Complex convolution library interface

djbfft currently supports sizes 2, 4, 8, 16, 32, 64, 128, 256, 512, 1024, 2048, 4096, and 8192. This document focuses on 256 for simplicity.

Single-precision transforms

     #include <fftc4.h>

     complex4 a[256];

     fftc4_256(a);
     fftc4_scale256(a);
     fftc4_un256(a);

fftc4_256 computes a 256-point complex discrete Fourier transform. It evaluates the polynomial

     a[0] + a[1] x + a[2] x^2 + ... + a[255] x^255

at all the 256th roots of 1, and puts the values into a, overwriting the input. (Beware that the results are stored in an unusual order.) Each a[n] is a complex number with 4-byte real part a[n].re and 4-byte imaginary part a[n].im.

To compute the inverse transform, reconstructing a polynomial from its values, call fftc4_scale256 and then fftc4_un256. (fftc4_scale256 multiplies each a[n] by 1/256.)

Note that the position of a in memory can affect performance.

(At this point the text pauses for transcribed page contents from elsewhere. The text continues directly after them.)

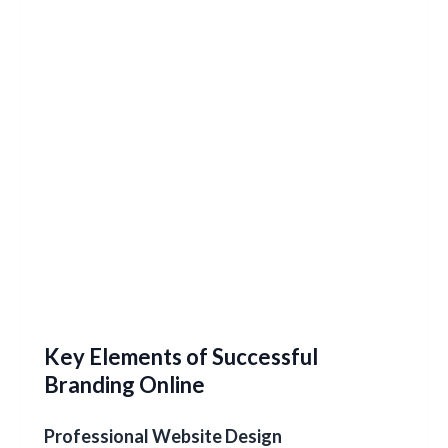
Key Elements of Successful
Branding Online
Professional Website Design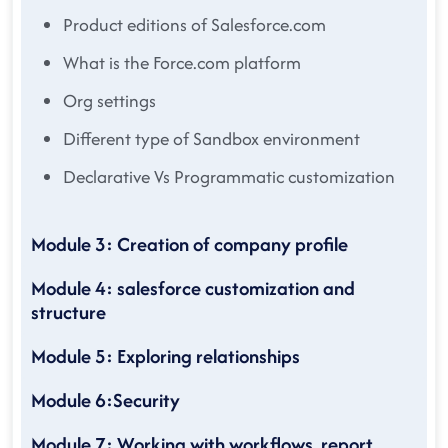
Product editions of Salesforce.com
What is the Force.com platform
Org settings
Different type of Sandbox environment
Declarative Vs Programmatic customization
Module 3: Creation of company profile
Module 4: salesforce customization and
structure
Module 5: Exploring relationships
Module 6:Security
Module 7: Working with workflows, report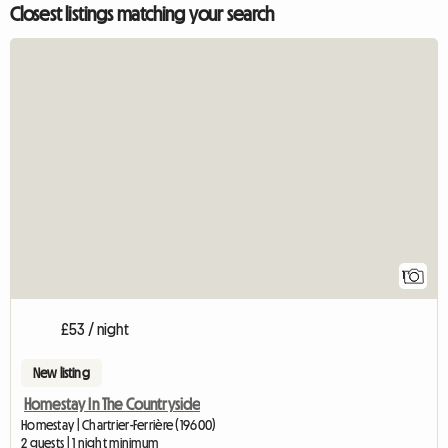
Closest listings matching your search
View full list
1
£53 / night
New listing
Homestay In The Countryside
Homestay | Chartrier-Ferrière (19600)
2 guests | 1 night minimum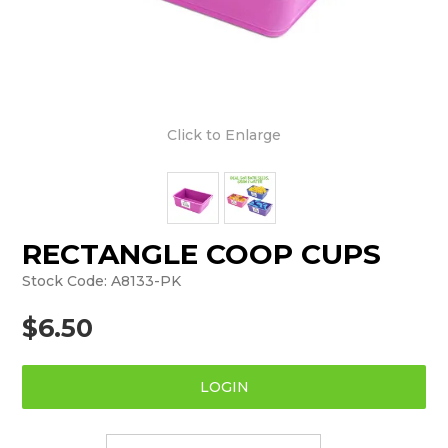
Click to Enlarge
RECTANGLE COOP CUPS
Stock Code:
A8133-PK
$6.50
LOGIN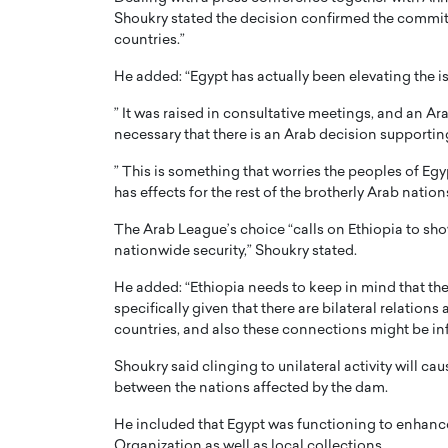
Shoukry stated the decision confirmed the commitm
countries.”
He added: “Egypt has actually been elevating the i
” It was raised in consultative meetings, and an Ara
necessary that there is an Arab decision supporting
” This is something that worries the peoples of Eg
has effects for the rest of the brotherly Arab nation
The Arab League’s choice “calls on Ethiopia to show
nationwide security,” Shoukry stated.
He added: “Ethiopia needs to keep in mind that ther
specifically given that there are bilateral relation
countries, and also these connections might be in
Shoukry said clinging to unilateral activity will ca
between the nations affected by the dam.
He included that Egypt was functioning to enhanc
Organization as well as local collections.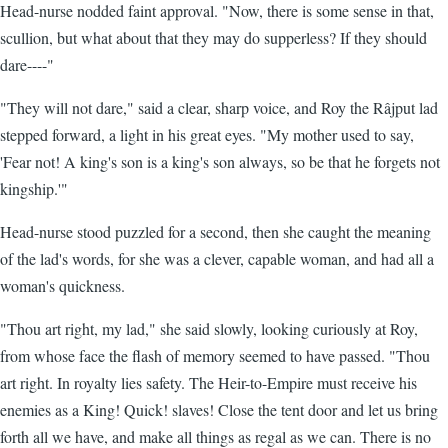
Head-nurse nodded faint approval. "Now, there is some sense in that,
scullion, but what about that they may do supperless? If they should
dare----"
"They will not dare," said a clear, sharp voice, and Roy the Râjput lad
stepped forward, a light in his great eyes. "My mother used to say,
'Fear not! A king's son is a king's son always, so be that he forgets not
kingship.'"
Head-nurse stood puzzled for a second, then she caught the meaning
of the lad's words, for she was a clever, capable woman, and had all a
woman's quickness.
"Thou art right, my lad," she said slowly, looking curiously at Roy,
from whose face the flash of memory seemed to have passed. "Thou
art right. In royalty lies safety. The Heir-to-Empire must receive his
enemies as a King! Quick! slaves! Close the tent door and let us bring
forth all we have, and make all things as regal as we can. There is no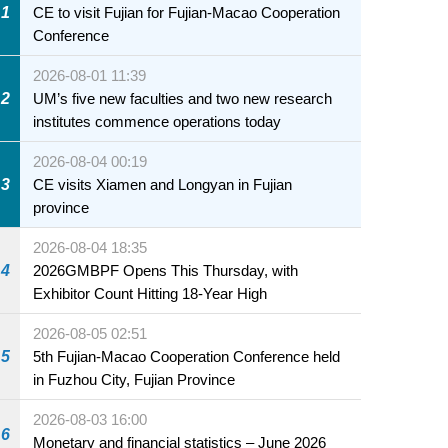
1
CE to visit Fujian for Fujian-Macao Cooperation
Conference
2026-08-01 11:39
2
UM’s five new faculties and two new research
institutes commence operations today
2026-08-04 00:19
3
CE visits Xiamen and Longyan in Fujian
province
2026-08-04 18:35
4
2026GMBPF Opens This Thursday, with
Exhibitor Count Hitting 18-Year High
2026-08-05 02:51
5
5th Fujian-Macao Cooperation Conference held
in Fuzhou City, Fujian Province
2026-08-03 16:00
6
Monetary and financial statistics – June 2026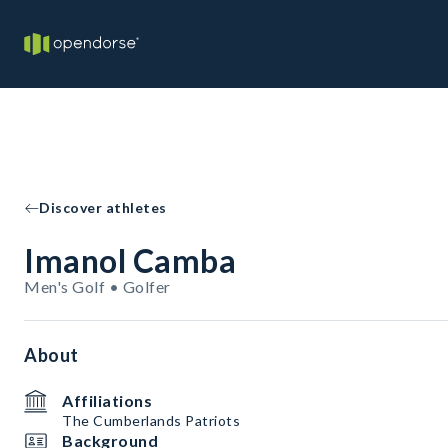
Discover athletes
Imanol Camba
Men's Golf • Golfer
About
Affiliations
The Cumberlands Patriots
Background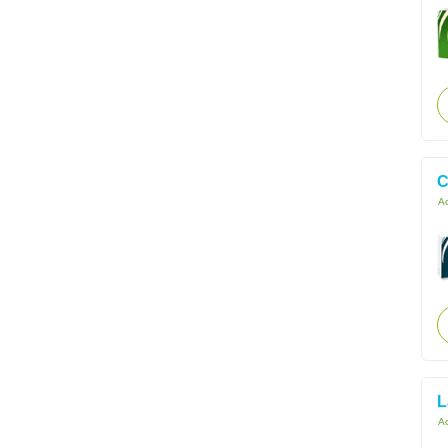
C
Ac
L
Ac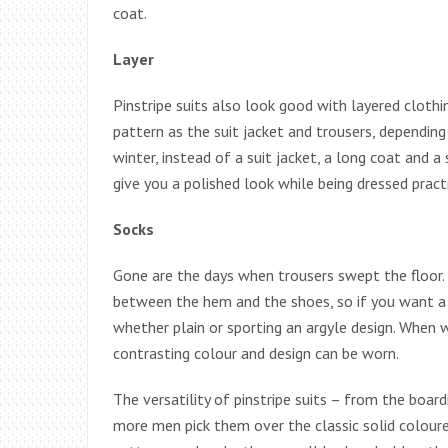
coat.
Layer
Pinstripe suits also look good with layered clothi
pattern as the suit jacket and trousers, depending
winter, instead of a suit jacket, a long coat and a
give you a polished look while being dressed pract
Socks
Gone are the days when trousers swept the floor.
between the hem and the shoes, so if you want a p
whether plain or sporting an argyle design. When w
contrasting colour and design can be worn.
The versatility of pinstripe suits – from the bo
more men pick them over the classic solid colour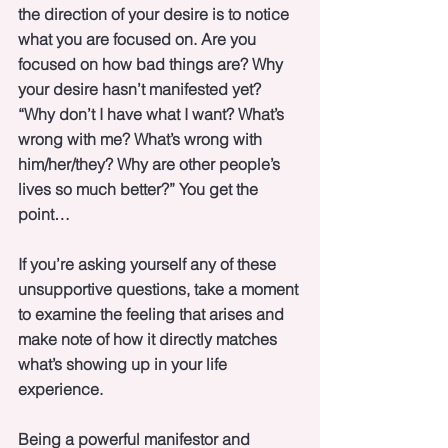
the direction of your desire is to notice 
what you are focused on. Are you 
focused on how bad things are? Why 
your desire hasn’t manifested yet? 
“Why don’t I have what I want? What’s 
wrong with me? What’s wrong with 
him/her/they? Why are other people’s 
lives so much better?” You get the 
point…
If you’re asking yourself any of these 
unsupportive questions, take a moment 
to examine the feeling that arises and 
make note of how it directly matches 
what’s showing up in your life 
experience. 
Being a powerful manifestor and 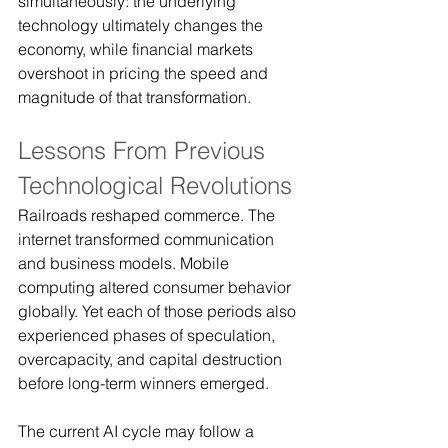
simultaneously: the underlying 
technology ultimately changes the 
economy, while financial markets 
overshoot in pricing the speed and 
magnitude of that transformation.
Lessons From Previous 
Technological Revolutions
Railroads reshaped commerce. The 
internet transformed communication 
and business models. Mobile 
computing altered consumer behavior 
globally. Yet each of those periods also 
experienced phases of speculation, 
overcapacity, and capital destruction 
before long-term winners emerged.
The current AI cycle may follow a 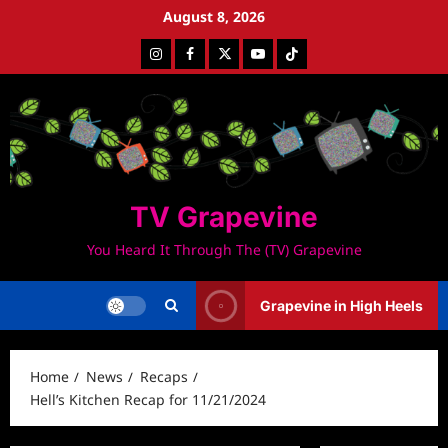
Skip
August 8, 2026
to
Instagram
Facebook
Twitter
Youtube
Tiktok
content
TV Grapevine
You Heard It Through The (TV) Grapevine
Grapevine in High Heels
Home
News
Recaps
Hell’s Kitchen Recap for 11/21/2024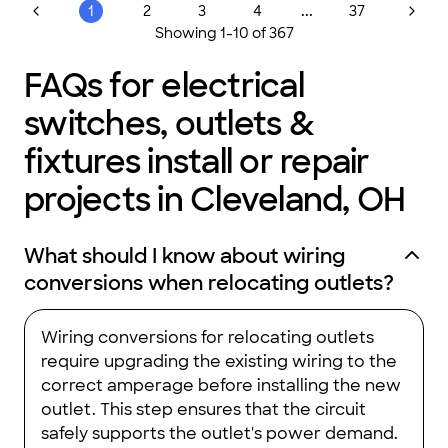
...
1
2
3
4
37
Showing
1
-
10
of
367
FAQs for electrical
switches, outlets &
fixtures install or repair
projects in Cleveland, OH
What should I know about wiring
conversions when relocating outlets?
Wiring conversions for relocating outlets
require upgrading the existing wiring to the
correct amperage before installing the new
outlet. This step ensures that the circuit
safely supports the outlet's power demand.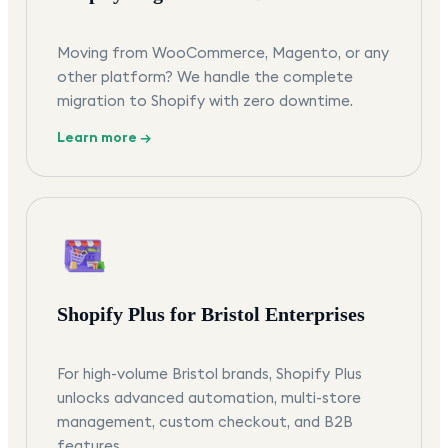
Moving from WooCommerce, Magento, or any
other platform? We handle the complete
migration to Shopify with zero downtime.
Learn more →
Shopify Plus for Bristol Enterprises
For high-volume Bristol brands, Shopify Plus
unlocks advanced automation, multi-store
management, custom checkout, and B2B
features.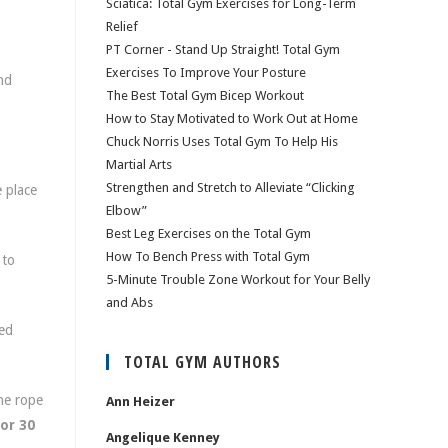
Sciatica: Total Gym Exercises for Long-Term
Relief
PT Corner - Stand Up Straight! Total Gym
Exercises To Improve Your Posture
nd
The Best Total Gym Bicep Workout
How to Stay Motivated to Work Out at Home
Chuck Norris Uses Total Gym To Help His
Martial Arts
Strengthen and Stretch to Alleviate “Clicking
 place
Elbow”
Best Leg Exercises on the Total Gym
How To Bench Press with Total Gym
 to
5-Minute Trouble Zone Workout for Your Belly
and Abs
ted
TOTAL GYM AUTHORS
he rope
Ann Heizer
or 30
Angelique Kenney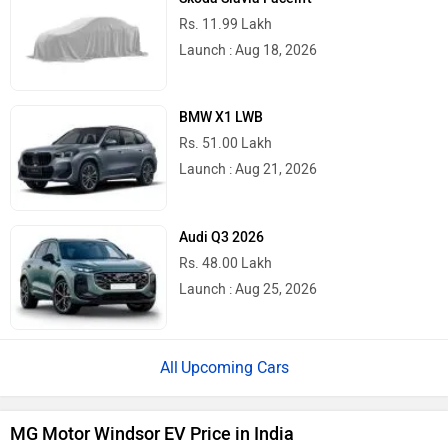
Rs. 11.99 Lakh
Launch : Aug 18, 2026
BMW X1 LWB
Rs. 51.00 Lakh
Launch : Aug 21, 2026
Audi Q3 2026
Rs. 48.00 Lakh
Launch : Aug 25, 2026
Upcoming Cars
MG Motor Windsor EV Price in India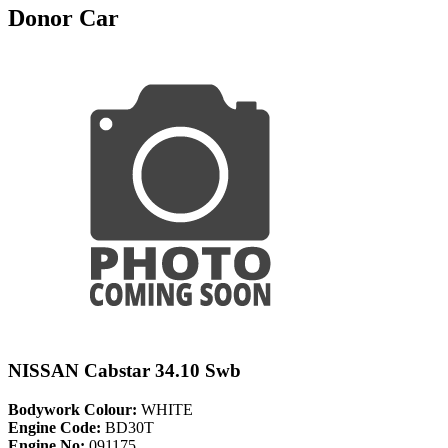
Donor Car
NISSAN Cabstar 34.10 Swb
Bodywork Colour:
WHITE
Engine Code:
BD30T
Engine No:
091175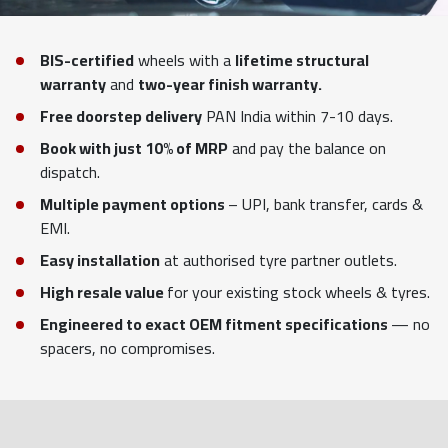
BIS-certified
wheels with a
lifetime structural
warranty
and
two-year finish warranty.
Free doorstep delivery
PAN India within 7-10 days.
Book with just 10% of MRP
and pay the balance on
dispatch.
Multiple payment options
– UPI, bank transfer, cards &
EMI.
Easy installation
at authorised tyre partner outlets.
High resale value
for your existing stock wheels & tyres.
Engineered to exact OEM fitment specifications
— no
spacers, no compromises.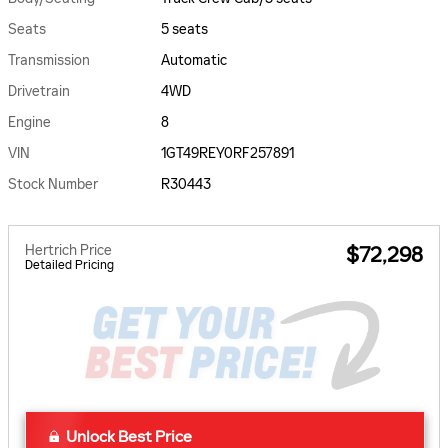
Seats
5 seats
Transmission
Automatic
Drivetrain
4WD
Engine
8
VIN
1GT49REY0RF257891
Stock Number
R30443
Hertrich Price
$72,298
Detailed Pricing
Unlock Best Price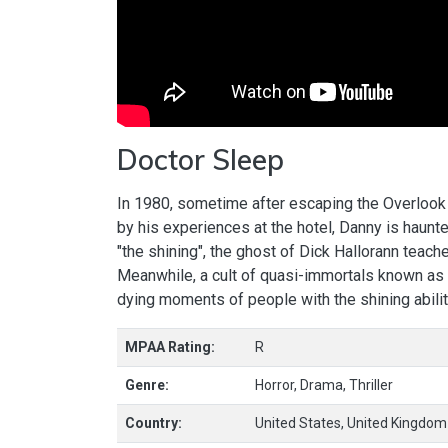
Doctor Sleep
In 1980, sometime after escaping the Overlook 
by his experiences at the hotel, Danny is haun
"the shining", the ghost of Dick Hallorann teach
Meanwhile, a cult of quasi-immortals known as 
dying moments of people with the shining ability
MPAA Rating:
R
Genre:
Horror, Drama, Thriller
Country:
United States, United Kingdom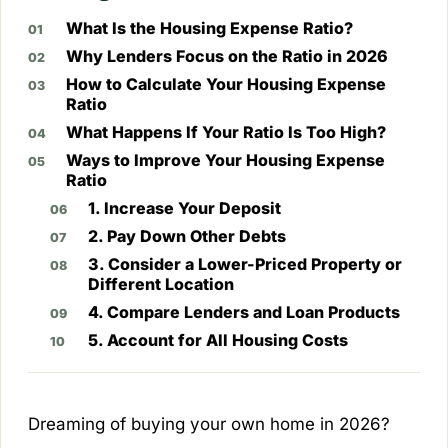
What Is the Housing Expense Ratio?
Why Lenders Focus on the Ratio in 2026
How to Calculate Your Housing Expense
Ratio
What Happens If Your Ratio Is Too High?
Ways to Improve Your Housing Expense
Ratio
1. Increase Your Deposit
2. Pay Down Other Debts
3. Consider a Lower-Priced Property or
Different Location
4. Compare Lenders and Loan Products
5. Account for All Housing Costs
Dreaming of buying your own home in 2026?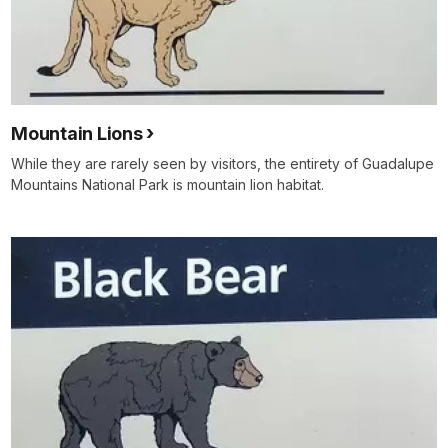
Mountain Lions
While they are rarely seen by visitors, the entirety of Guadalupe
Mountains National Park is mountain lion habitat.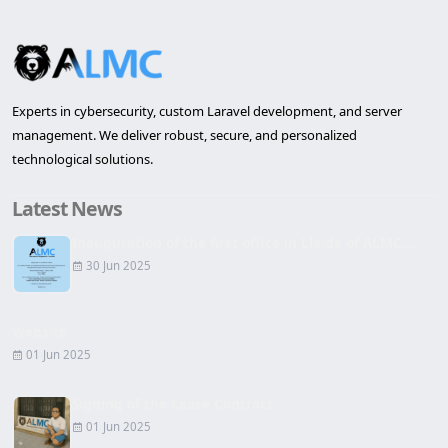
Experts in cybersecurity, custom Laravel development, and server
management. We deliver robust, secure, and personalized
technological solutions.
Latest News
Inauguration of the first office in Lleida of ALMC...
30 Jun 2025
Website
01 Jun 2025
Signing of the Lease Contract
01 Jun 2025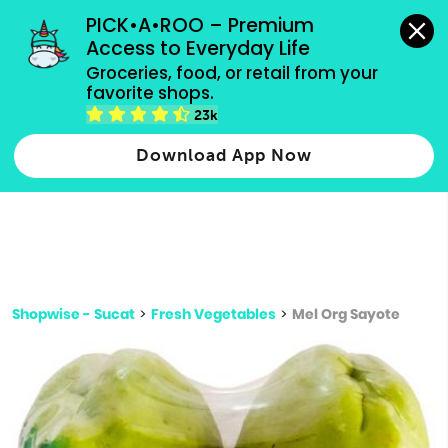
grocery orders, all payment methods accepted.
PICK•A•ROO – Premium 
Access to Everyday Life
Type 3 or
Groceries, food, or retail from your 
more
favorite shops.
Type 2 or more characters for results.
characters
23k
for results.
Download App Now
Shopwise - Sucat
>
Fresh Vegetables
>
Mel Org Sayote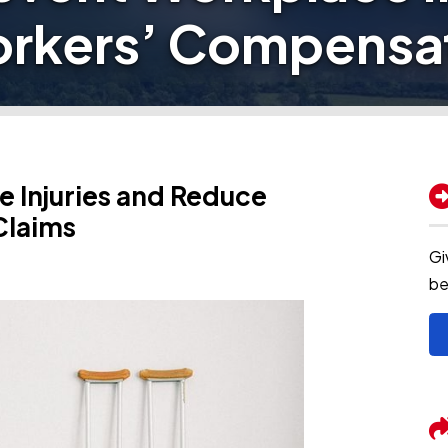
rkers’ Compensat
 Injuries and Reduce
Claims
Gi
be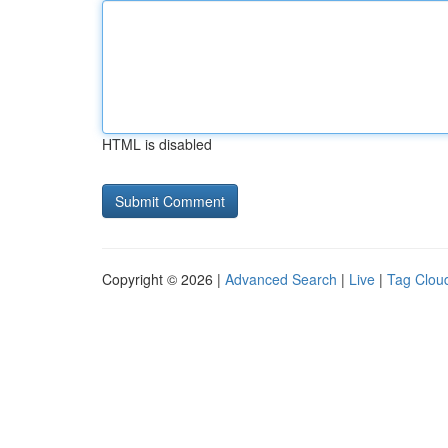
HTML is disabled
Copyright © 2026 |
Advanced Search
|
Live
|
Tag Clou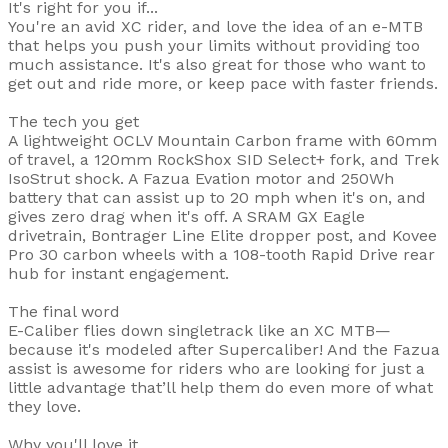
It's right for you if...
You're an avid XC rider, and love the idea of an e-MTB
that helps you push your limits without providing too
much assistance. It's also great for those who want to
get out and ride more, or keep pace with faster friends.
The tech you get
A lightweight OCLV Mountain Carbon frame with 60mm
of travel, a 120mm RockShox SID Select+ fork, and Trek
IsoStrut shock. A Fazua Evation motor and 250Wh
battery that can assist up to 20 mph when it's on, and
gives zero drag when it's off. A SRAM GX Eagle
drivetrain, Bontrager Line Elite dropper post, and Kovee
Pro 30 carbon wheels with a 108-tooth Rapid Drive rear
hub for instant engagement.
The final word
E-Caliber flies down singletrack like an XC MTB—
because it's modeled after Supercaliber! And the Fazua
assist is awesome for riders who are looking for just a
little advantage that’ll help them do even more of what
they love.
Why you'll love it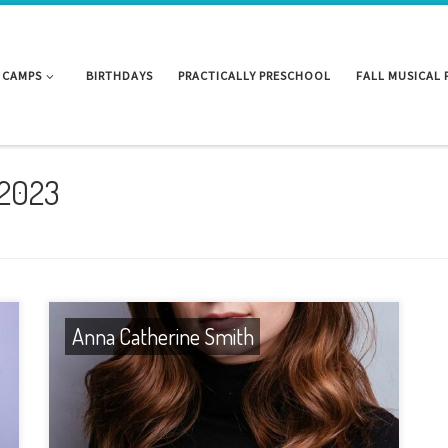
CAMPS
BIRTHDAYS
PRACTICALLY PRESCHOOL
FALL MUSICAL
 2023
Anna Catherine Smith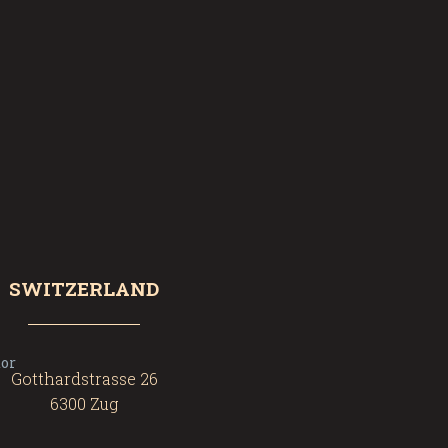
SWITZERLAND
Gotthardstrasse 26
6300 Zug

Single-precision convolutions

     #include <fftc4.h>

     complex4 a[256];
     complex4 b[256];

     fftc4_mul256(a,b);

fftc4_mul256 multiplies each a[n] by b[n] and puts the result into a[n].

The sequence of operations

     fftc4_256(a);
     fftc4_256(b);
     fftc4_mul256(a,b);
     fftc4_scale256(a);
     fftc4_un256(a);

convolves a with b: it multiplies the polynomial

     a[0] + a[1] x + a[2] x^2 + ... + a[255] x^255

     b[0] + b[1] x + b[2] x^2 + ... + b[255] x^255

modulo x^256-1 and puts the result back into a. The sequence of operations

     fftc4_256(b);
     fftc4_scale256(b);
     fftc4_256(a);
     fftc4_mul256(a,b);
     fftc4_un256(a);

has the same effect. If you have many polynomials to multiply by the same b, you can save time by reusing the transformed (and scaled) b.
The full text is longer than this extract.